Alicia Morgans: I completely agree and I think that was one of the most fascinating pieces of this work that will also hopefully be translated into a future study so that we can look more closely and maybe enrich for some of these genes. Though of course, they are occurring in very small numbers. Some of them seem to have pretty pronounced responses and so I’m definitely looking forward to continued work in understanding the way that differential mutations may respond to different therapies.
Now, one more question I wanted to ask before I ask for your take home message for this study. People have been asking me, and I don’t know the answer to this, but they’ve said, “Look, if your patient has not had a taxane before and you’ve had progression on an AR targeted agent, they’re less heavily pretreated than the patients in this trial”, just say. Would you choose a PARP inhibitor as one of their earlier lines of options for treatment for metastatic CRPC? What, what do you think?
Maha Hussain: I think, like anything else, the decision is going to have to be a shared decision based on balancing risks and benefits and based on other factors, confounding factors like comorbidities, concurrent other medications, patient’s desire, do they want to take a pill every day and continue on therapy for months versus get a treatment every three weeks and for a finite period of time and so on.
And what I actually find is that sometimes we as physicians think we know what a patient wants. And yet when you sit down and have a conversation with the patients, they have different preferences. So to me, the good news is the patient has choices and there are some treatments that might be feasible earlier and when the disease gets out of control, it may not be easy to give because of issues of side effects and things of that sort. You know what I’m saying?
To give chemo you have to feel that it can be given safely. Somebody may be able to get a pill, but not necessarily undergo chemotherapy if their health is not great at that moment. So this is the kind of stuff that one has to balance.
Alicia Morgans: Absolutely. I agree and I appreciate all of those thoughts and really a message that we try to make sure that people hear is that when we do have choices, engaging patients to hear what they actually want is going to be, I think, one of the most powerful things that we can do as physicians. So, thank you for that. Now any closing thoughts or take home messages that you want the audience to know about?
Maha Hussain: No, other than I think the critical part I think is we’ve entered a new era and I call it a new world order in prostate cancer and that prostate cancer has lagged behind other solid tumors when it comes to precision medicine and targeted therapy. Obviously AR therapy is targeted, but we obviously do not pre-select. And this is the first time that we’re actually in a mode of targeted, based on pre-selection for potential responsiveness to treatment.
And as you see, not everybody responds even though when you pre-select them. So I do think the next steps is going to be looking at combination treatment and potentially moving therapy into earlier phases of the disease. Where the potential return on investment, so to speak, in terms of benefits might be higher. So I do think it’s very exciting times.
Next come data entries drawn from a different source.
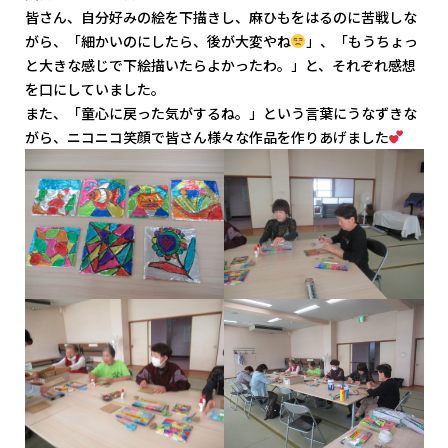
皆さん、自分好みの絵を下描きし、麻ひもをはるのに苦戦しな
がら、「細かいのにしたら、後が大変やね
」、「もうちょっ
と大きな感じで下絵描いたらよかったわ。」と、それぞれ感想
を口にしていました。
また、「童心に戻った気がするね。」という言葉にうなずきな
がら、ニコニコ笑顔で皆さん様々な作品を作りあげました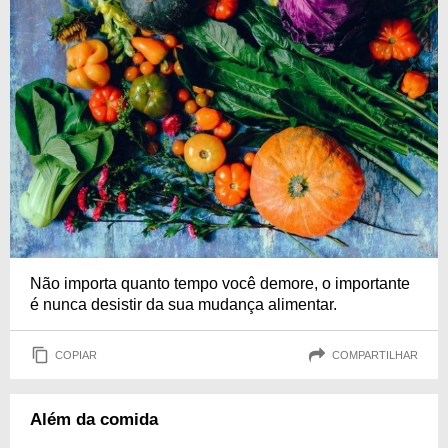
Não importa quanto tempo você demore, o importante
é nunca desistir da sua mudança alimentar.
COPIAR
COMPARTILHAR
Além da comida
Alicia Morgans: Wonderful, and congratulations on a wonderful study. I know you were involved with the design from the beginning. Congratulations on finishing the first, like you said, the first study that was able to target these DNA repair defects or any personalization by DNA in a Phase III style in prostate cancer. It’s just a phenomenal effort and really exciting work, so thank you for taking the time to talk with us about it.
Maha Hussain: Thank you Dr. Morgans, and thank you for your audience.